Ein paar Worte zu «Tarantella im Fliegenkäfig» von Primo Randazzo

Lieber Primo

Ein wunderbares, verzauberndes Buch hast du uns geschenkt!

Gratulation! Bereits der Titel zeigt an, wie ich es verstehen soll. Assoziativ. Denn wie ginge das anders auf: eine «Tarantella» in einem «Fliegenkäfig». In diesem Roman wirfst du alle Gesetze der Naturwissenschaft über Bord, hältst dich stattdessen an die Regeln des Traumes, der Imagination. Wie du an einem Zipfel in eine Wirklichkeit einsteigst und an einem andern auftauchst, ist einfach phänomenal! Du deklinierst die Jahre, du konjugierst die Orte durch und du fabulierst in Deutsch, Italienisch, Französisch und Englisch. Ein Bild weckt andere, ein Ton ruft weitere.

Dies alles machst du in einer wunderbaren, sinnlichen Sprache, in der Sprache eines heidnisch, christlichen Sinnenmenschen, eines Mannes selbstverständlich. Hier wird geliebt, gevögelt, was das Zeug hält, aber auch geschwärmt, gewartet, gehofft, gefiebert. Und alles erstrahlt in kindlicher Reinheit und Unschuld. Oreste – wohl sicherlich dein «alter ego» – lebt sein Leben in vollsten Zügen. Ebenso wird immer wieder gegessen und getrunken. Und wer dich kennt, weiss, dass du ein Film- und Musikliebhaber bist. Also überfallen dich immer wieder Bilder und Szenen aus Filmen und Melodien aus dem Jazz, aus der Chanson-, der Song-Welt.

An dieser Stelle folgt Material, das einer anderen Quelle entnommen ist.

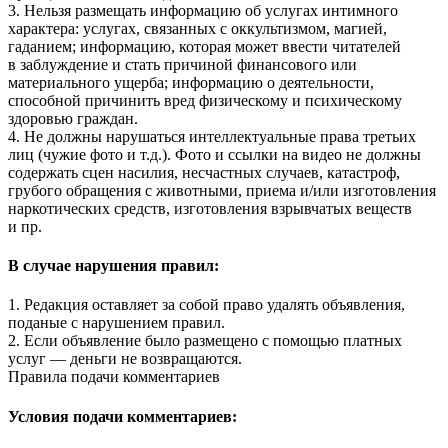
3. Нельзя размещать информацию об услугах интимного
характера: услугах, связанных с оккультизмом, магией,
гаданием; информацию, которая может ввести читателей
в заблуждение и стать причиной финансового или
материального ущерба; информацию о деятельности,
способной причинить вред физическому и психическому
здоровью граждан.
4. Не должны нарушаться интеллектуальные права третьих
лиц (чужие фото и т.д.). Фото и ссылки на видео не должны
содержать сцен насилия, несчастных случаев, катастроф,
грубого обращения с животными, приема и/или изготовления
наркотических средств, изготовления взрывчатых веществ
и пр.
В случае нарушения правил:
1. Редакция оставляет за собой право удалять объявления,
поданые с нарушением правил.
2. Если объявление было размещено с помощью платных
услуг — деньги не возвращаются.
Правила подачи комментариев
Условия подачи комментариев:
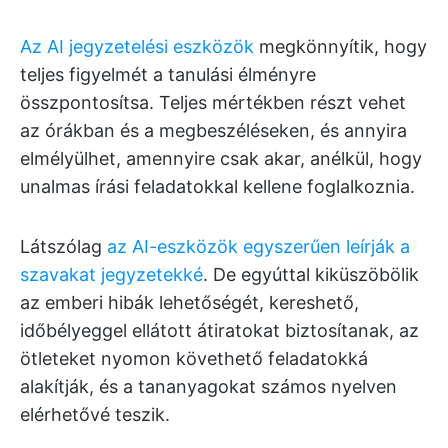
Az AI jegyzetelési eszközök
megkönnyítik, hogy
teljes figyelmét a tanulási élményre
összpontosítsa. Teljes mértékben részt vehet
az órákban és a megbeszéléseken, és annyira
elmélyülhet, amennyire csak akar, anélkül, hogy
unalmas írási feladatokkal kellene foglalkoznia.
Látszólag
az AI-eszközök egyszerűen leírják a
szavakat jegyzetekké
. De egyúttal kiküszöbölik
az emberi hibák lehetőségét, kereshető,
időbélyeggel ellátott átiratokat biztosítanak, az
ötleteket nyomon követhető feladatokká
alakítják, és a tananyagokat számos nyelven
elérhetővé teszik.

Warum ich dieses Buch so sehr liebe

Selbstverständlich weil es gelungene Literatur ist. Doch auch deshalb – du verzeihst mir meine «déformation professionelle», – weil ich während Jahren selbst davon geträumt habe, ein ähnlich assoziatives Buch zu schreiben, es aber nie tat. Ich war, als mir die Idee dazu kam, mit meiner Familie an einem warmen Septemberabend in einem Gartenrestaurant in Antibes. Meine Blicke gingen hinauf zum Grimaldi-Museum, wo ich mich nachmittags in de Staels Bilder vertieft hatte, in sie eingestiegen und dann in Menton in der Kirche von Jean Cocteau wieder aufgetaucht, dann in andere Landschaften, andere Beziehungen, andere Zeiten, andere Kunstwerke geswitcht war. – Doch bei mir blieb es eine Idee. Du hast das Buch geschrieben! Das freut mich, und ich gratuliere dir dazu.

Und nochmals diese «déformation»: Ein Kunstwerk wird ja, so meine ich, nur zu einem Teil vom Künstler geschaffen. Den andern Teil schaffen wir Leser, Hörer, Zuschauer. Und ich habe das Gefühl, ich hätte über weite Strecken in deinem Roman Fragmente, Momente, Blicke, Gerüche, Töne, Körper aus meinem Leben wieder erlebt. Für mich war dein Roman echte Poiesis, Er-Findung, Er-Innerung.